── EXCERPTED DATA

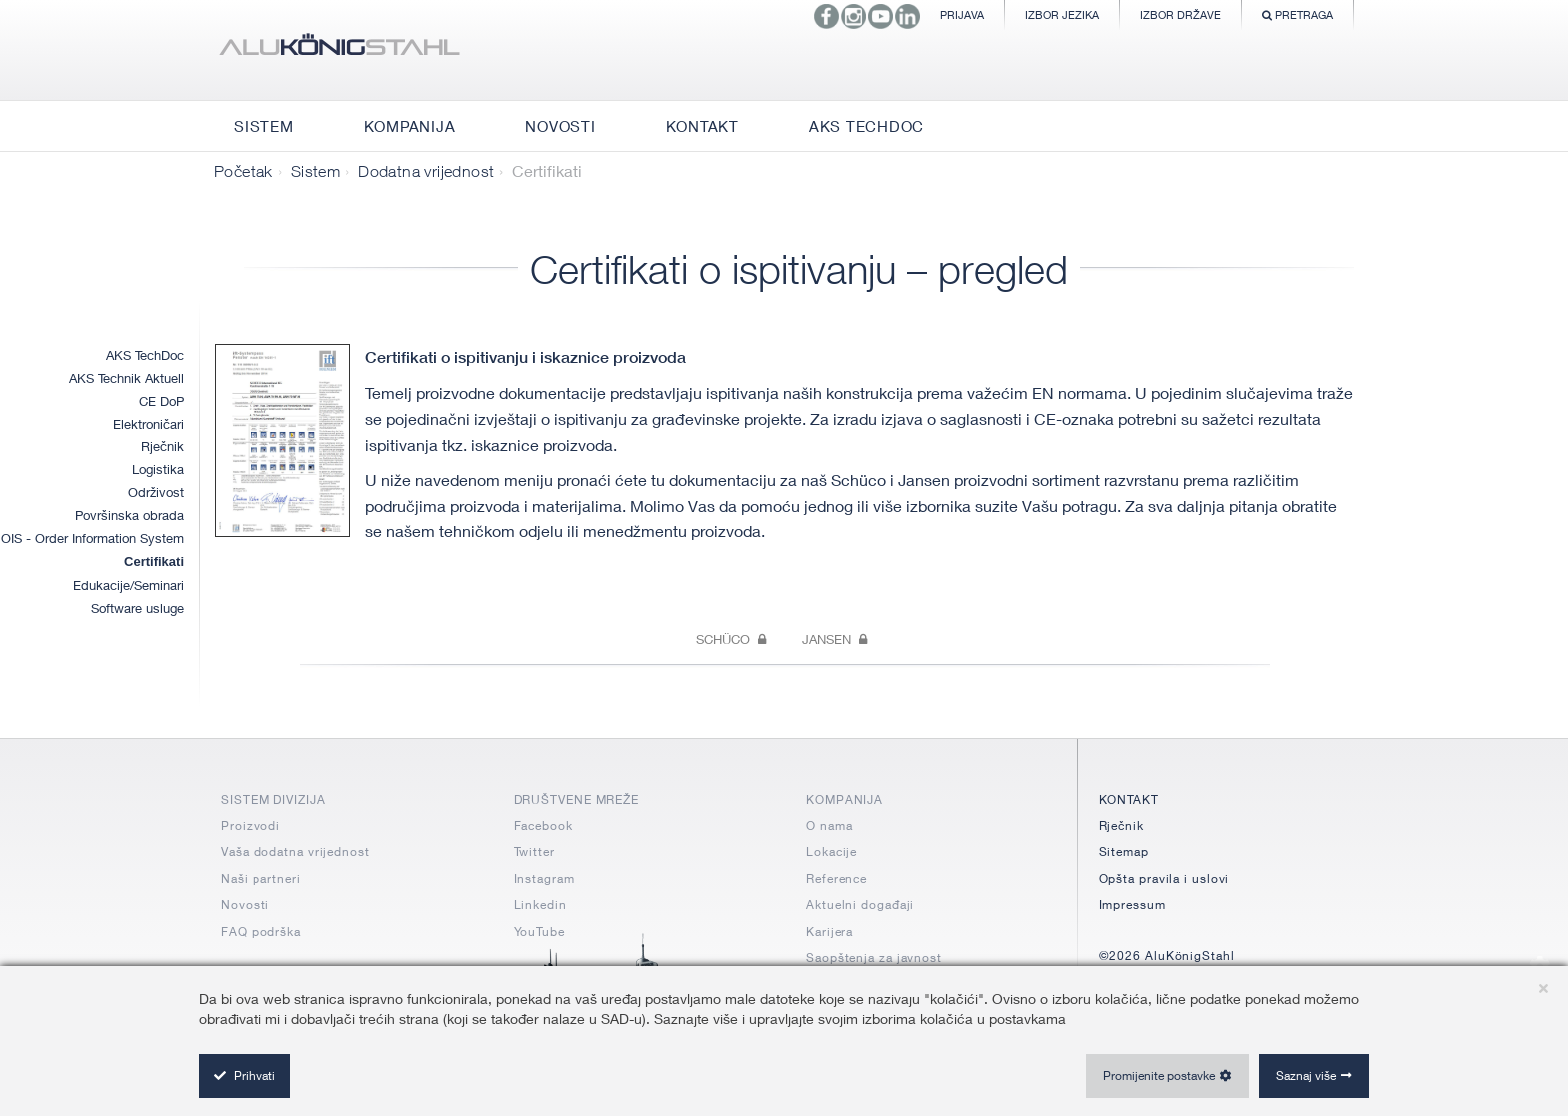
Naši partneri (261, 878)
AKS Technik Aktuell (126, 378)
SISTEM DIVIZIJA (273, 799)
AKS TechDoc (145, 355)
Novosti (245, 904)
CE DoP (161, 401)
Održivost (156, 492)
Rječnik (162, 446)
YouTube (539, 931)
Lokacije (831, 851)
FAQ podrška (261, 931)
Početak (243, 171)
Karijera (829, 931)
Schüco (731, 639)
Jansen (834, 639)
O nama (829, 825)
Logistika (158, 469)
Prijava (962, 14)
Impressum (1132, 904)
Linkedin (540, 904)
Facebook (543, 825)
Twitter (534, 851)
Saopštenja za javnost (874, 957)
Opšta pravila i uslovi (1164, 878)
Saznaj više (1306, 1075)
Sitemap (1124, 851)
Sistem (315, 171)
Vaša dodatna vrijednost (295, 851)
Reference (836, 878)
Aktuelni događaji (860, 904)
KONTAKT (1129, 799)
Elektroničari (148, 424)
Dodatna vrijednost (426, 171)
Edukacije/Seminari (128, 585)
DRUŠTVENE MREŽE (577, 799)
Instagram (544, 878)
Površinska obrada (129, 515)
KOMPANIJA (844, 799)
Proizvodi (250, 825)
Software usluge (137, 608)
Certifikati (154, 561)
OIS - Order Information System (92, 538)
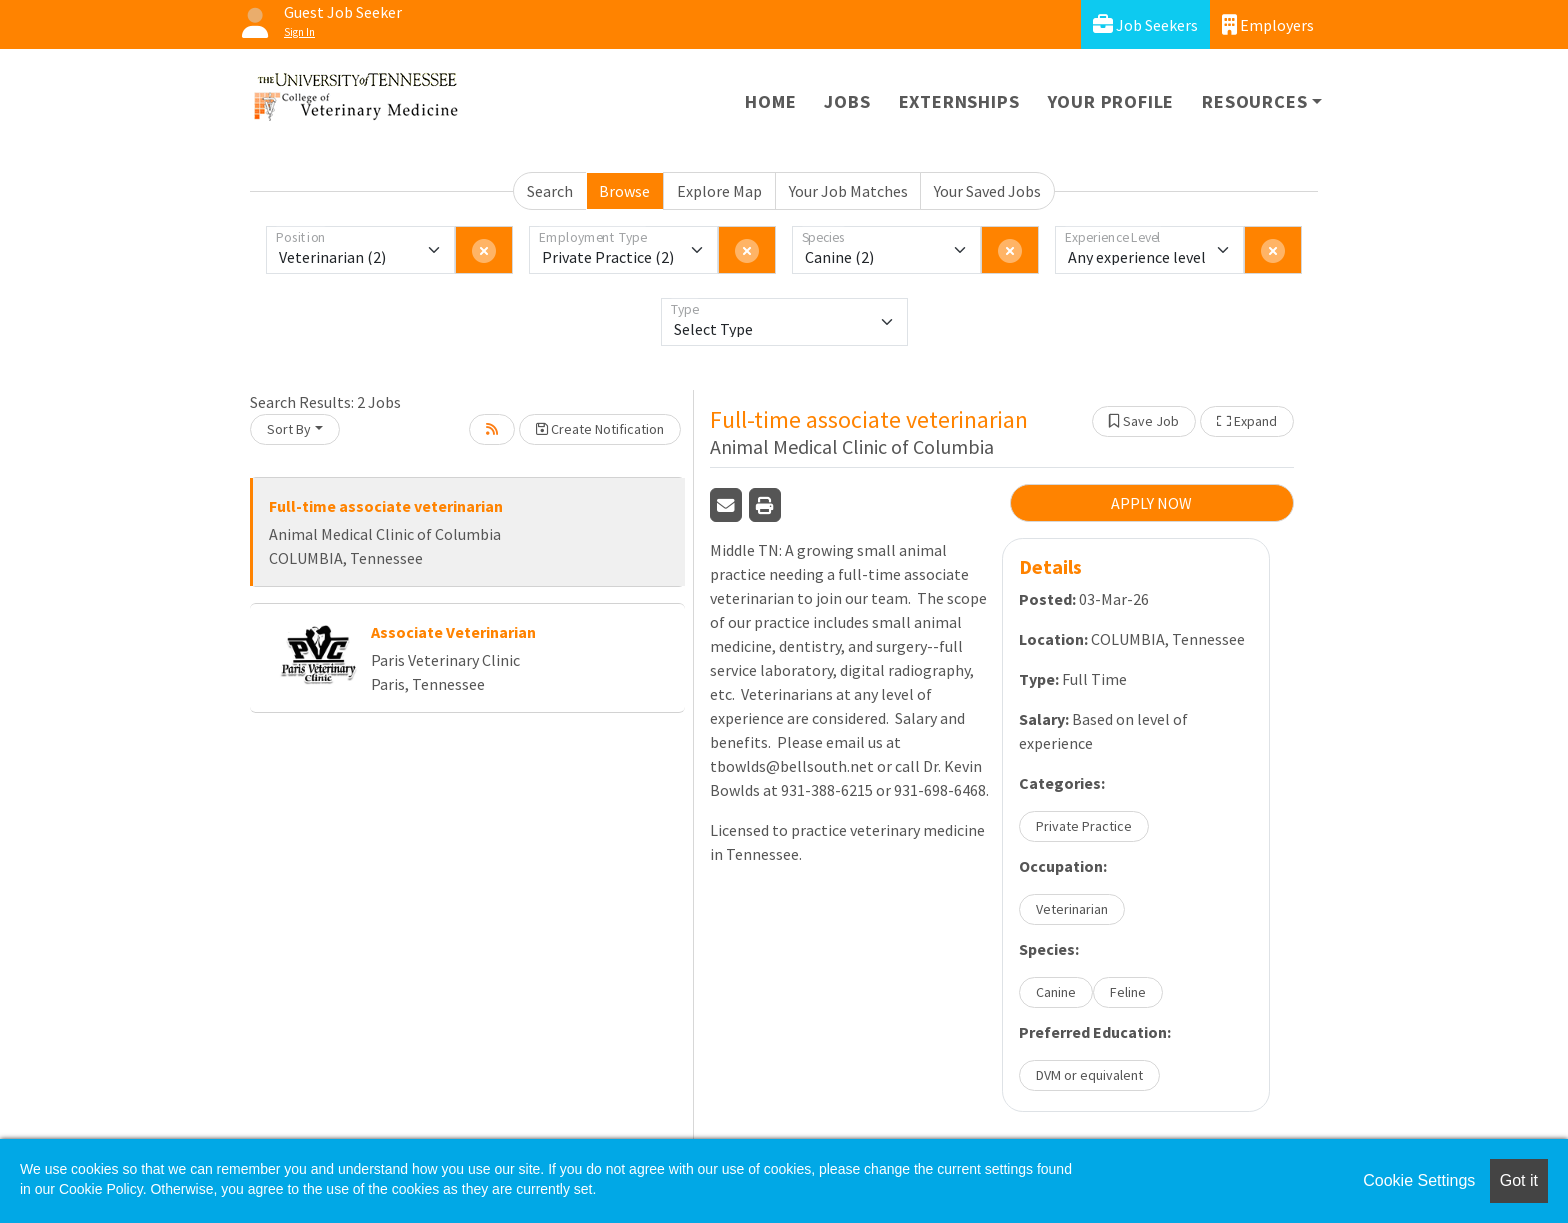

────

All lines from the one containing "Edukacije/Seminari (128, 585)" to the last line of the records above, both included, need to be repeated word for word; omit the pictures.

## WRITTEN ANSWER
Edukacije/Seminari (128, 585)
DRUŠTVENE MREŽE (577, 799)
Instagram (544, 878)
Površinska obrada (129, 515)
KOMPANIJA (844, 799)
Proizvodi (250, 825)
Software usluge (137, 608)
Certifikati (154, 561)
OIS - Order Information System (92, 538)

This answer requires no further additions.